Palavras-chave: Trabalho Infantil Artístico. Criança e adolescente. Proteção Integral. Autorização Judicial.


1. INTRODUÇÃO

Para começar a pesquisa, iniciou-se com as seguintes questões: Qual a definição de criança e adolescente? O que a legislação nacional e internacional compreende a respeito da necessidade de salvaguardar a infância e a juventude? Quais as consequências educacionais, físicas e psicológicas podem advir do trabalho infanto-juvenil? O que é a Teoria da Proteção Integral? O que são as autorizações judiciais para o trabalho infantil e qual a relação existente com o princípio da proteção integral e da dignidade da pessoa humana?

Estas são as indagações que se pretende responder neste trabalho, com base em autores da temática criança e adolescente e erradicação do trabalho infantil, bem como em dados estatísticos reconhecidos e confiáveis, que traduz parte da realidade do trabalho infantil no Brasil, vez que muitas realidades são veladas.

O trabalho infantil no Brasil ultrapassa os três milhões de crianças e adolescentes e este indicador mostra que é necessário expandir as formas de reduzir, quiçá, eliminar este número do cenário nacional, sendo o Estado, a família e a sociedade corresponsáveis por este trabalho, fazendo a sua parte, seja denunciando, coibindo, criando e efetivando políticas públicas voltadas não só à erradicação, mas também à diminuição da pobreza, uma das causas que leva ao trabalho infantil, com a devida distribuição de renda.

As consequências do trabalho infantil são inúmeras, acarretando déficit no desenvolvimento da criança e do adolescente, fazendo com que se perca o sentido lúdico de ser criança, transformando-as em mini adultos, com responsabilidades, pesos e obrigações.

Um dos trabalhos infantis que é discutido é o artístico, o trabalho que muitas vezes é visto como não trabalho, como atividade artística.
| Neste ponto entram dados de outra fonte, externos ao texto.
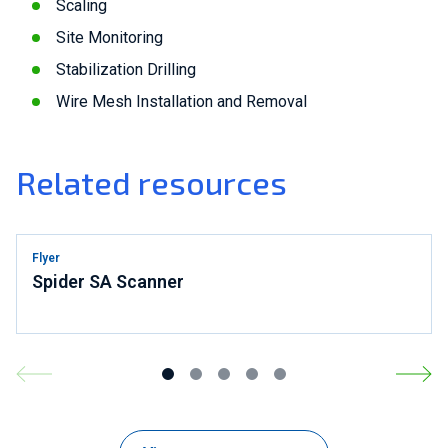
Scaling
Site Monitoring
Stabilization Drilling
Wire Mesh Installation and Removal
Related resources
Flyer
Spider SA Scanner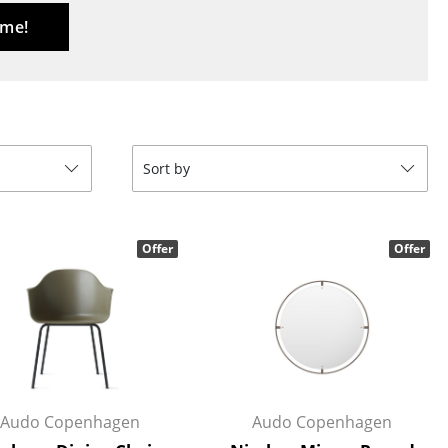
Reception
 me!
Canteen & Social Area
Business Solutions
The Responsible Office
Sort by
The Original
Offer
Offer
Audo Copenhagen
Audo Copenhagen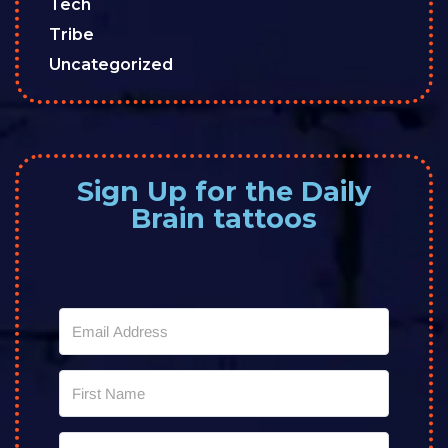
Tech
Tribe
Uncategorized
Sign Up for the Daily
Brain tattoos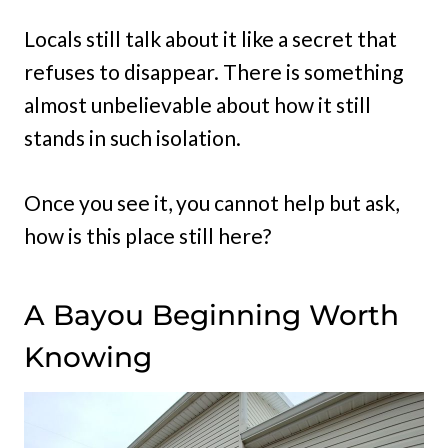
Locals still talk about it like a secret that
refuses to disappear. There is something
almost unbelievable about how it still
stands in such isolation.
Once you see it, you cannot help but ask,
how is this place still here?
A Bayou Beginning Worth
Knowing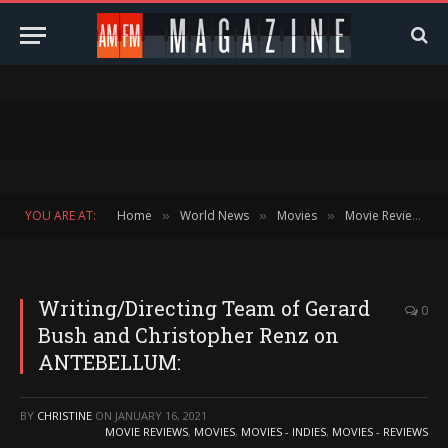
YOU ARE AT:
Home
World News
Movies
Movie Reviews
»
»
»
»
Writing/Directing Team of Gerard
0
Bush and Christopher Renz on
ANTEBELLUM:
BY
CHRISTINE
ON
JANUARY 16, 2021
MOVIE REVIEWS
,
MOVIES
,
MOVIES - INDIES
,
MOVIES - REVIEWS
Está é a visão majoritária da sociedade, contudo este trabalho e exposição é considerado trabalho infantil, com as mesmas consequências de qualquer outro trabalho infantil.

Por fim, se apresenta a impossibilidade de expedição de autorizações judiciais para o trabalho infantil artístico em contraponto com o princípio da proteção integral e da dignidade da pessoa humana. Será que estas autorizações judiciais visam salvaguardar o interesse da criança e do adolescente ou é uma possibilidade inconstitucional que está posta para elevar os números do trabalho infantil e suas consequências, muitas vezes irreparáveis?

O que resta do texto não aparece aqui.